Wonder what wheel color would look best on an IBM Goat?

I thought black with a machined lip,but am thinking chrome now.I've looked at numerous pictures and still don't have a favorite besides ones I'll never be able to afford.......CCW.
I am so particular when it comes to these things it may take years to find what I'm looking for.:lol:

As of now my ranking goes as follows:#1 Chrome #2 Silver #3 Black

Also preferably a wheel without fake rivets.


----------



## Reno'sGoat (Dec 10, 2004)

Check out TSW Nogaro's in chrome. I have them on my 05 MBM and they look so good it's insane.


----------



## ROBSGTO (Jul 6, 2008)

Reno'sGoat said:


> Check out TSW Nogaro's in chrome. I have them on my 05 MBM and they look so good it's insane.

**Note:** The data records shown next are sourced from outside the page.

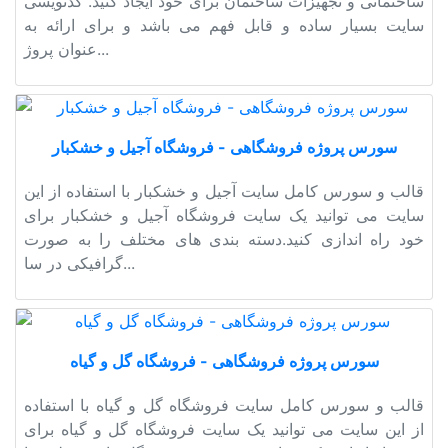
ساختمانی و تجهیزات ساختمان برای خود ایجاد کنید. کدنویسی
سایت بسیار ساده و قابل فهم می باشد و برای ارائه به
عنوان پروژ...
سورس پروژه فروشگاهی - فروشگاه آجیل و خشکبار
قالب و سورس کامل سایت آجیل و خشکبار با استفاده از این
سایت می توانید یک سایت فروشگاه آجیل و خشکبار برای
خود راه اندازی کنید.دسته بندی های مختلف را به صورت
گرافیکی در سا...
سورس پروژه فروشگاهی - فروشگاه گل و گیاه
قالب و سورس کامل سایت فروشگاه گل و گیاه با استفاده
از این سایت می توانید یک سایت فروشگاه گل و گیاه برای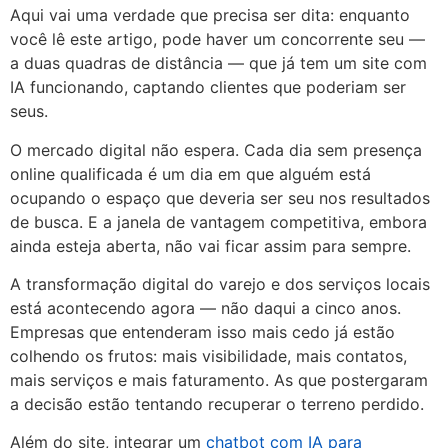
Aqui vai uma verdade que precisa ser dita: enquanto
você lê este artigo, pode haver um concorrente seu —
a duas quadras de distância — que já tem um site com
IA funcionando, captando clientes que poderiam ser
seus.
O mercado digital não espera. Cada dia sem presença
online qualificada é um dia em que alguém está
ocupando o espaço que deveria ser seu nos resultados
de busca. E a janela de vantagem competitiva, embora
ainda esteja aberta, não vai ficar assim para sempre.
A transformação digital do varejo e dos serviços locais
está acontecendo agora — não daqui a cinco anos.
Empresas que entenderam isso mais cedo já estão
colhendo os frutos: mais visibilidade, mais contatos,
mais serviços e mais faturamento. As que postergaram
a decisão estão tentando recuperar o terreno perdido.
Além do site, integrar um
chatbot com IA para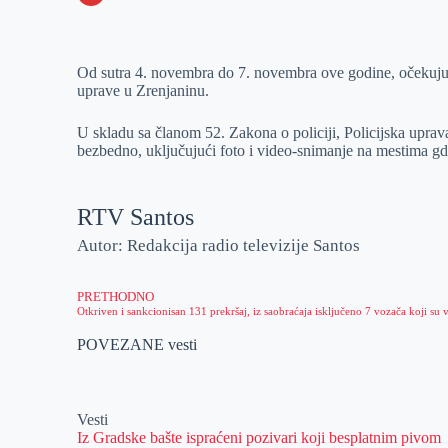
o
n
e
e
a
E
k
g
d
r
t
m
Od sutra 4. novembra do 7. novembra ove godine, očekuju s
e
I
s
a
uprave u Zrenjaninu.
r
n
A
i
p
l
U skladu sa članom 52. Zakona o policiji, Policijska upra
bezbedno, uključujući foto i video-snimanje na mestima gde 
p
RTV Santos
Autor: Redakcija radio televizije Santos
PRETHODNO
POVEZANE vesti
Vesti
Iz Gradske bašte ispraćeni pozivari koji besplatnim pivom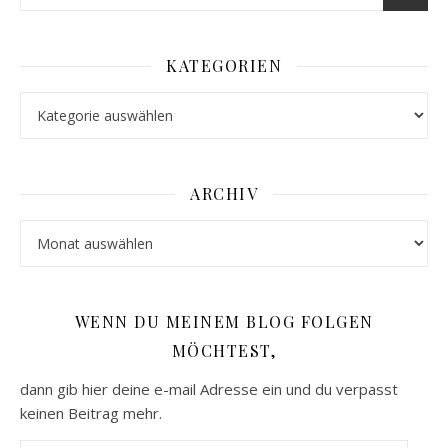
KATEGORIEN
Kategorien
ARCHIV
Archiv
WENN DU MEINEM BLOG FOLGEN
MÖCHTEST,
dann gib hier deine e-mail Adresse ein und du verpasst
keinen Beitrag mehr.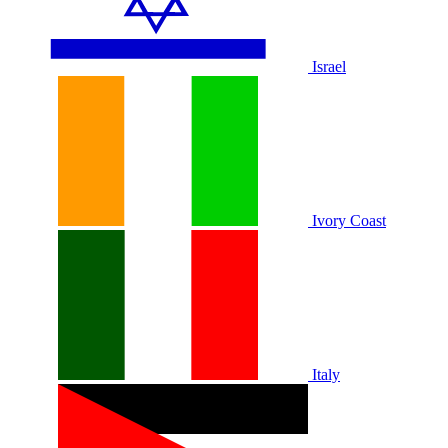
Israel
Ivory Coast
Italy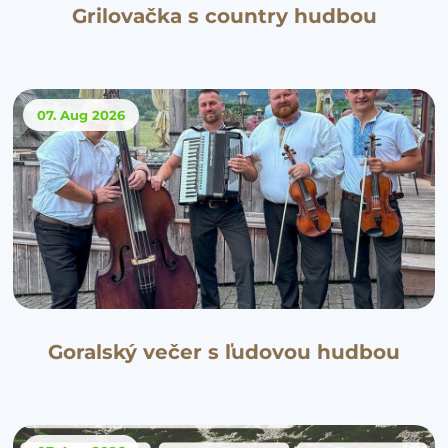
Grilovačka s country hudbou
07. Aug
2026
Goralský večer s ľudovou hudbou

I think they look good,but I would prefer something with a wider spoke.I'm so picky it will be forever before I find one I want........I've been looking for a long time and still haven't found the one I REALLY like.


----------



## GM4life (Mar 18, 2007)

I'll leave the wheel style up to you. Silver goes well on any color car, I prefer black on light cars and chrome on dark cars.


----------



## PDQ GTO (Jun 21, 2007)

Don't rule out gun metal gray powdercoat with IBM on the lip, that's the direction I am going with 18" OEM's. Just a thought, rims are such a personal thing, only what you like really matters...


----------



## ROBSGTO (Jul 6, 2008)

PDQ GTO said:


> Don't rule out gun metal gray powdercoat with IBM on the lip, that's the direction I am going with 18" OEM's. Just a thought, rims are such a personal thing, only what you like really matters...


That's the trouble,don't really like many.Love CCWs but they are way too expensive.


----------



## ROBSGTO (Jul 6, 2008)

Anyone know what these wheels are?


----------



## raspantienator (Nov 20, 2007)

*The Silver GTO looks absolutely awesome-clean, smart and fast.*


----------



## ROBSGTO (Jul 6, 2008)

raspantienator said:


> *The Silver GTO looks absolutely awesome-clean, smart and fast.*


Yes it does!! Sweet ride!!


----------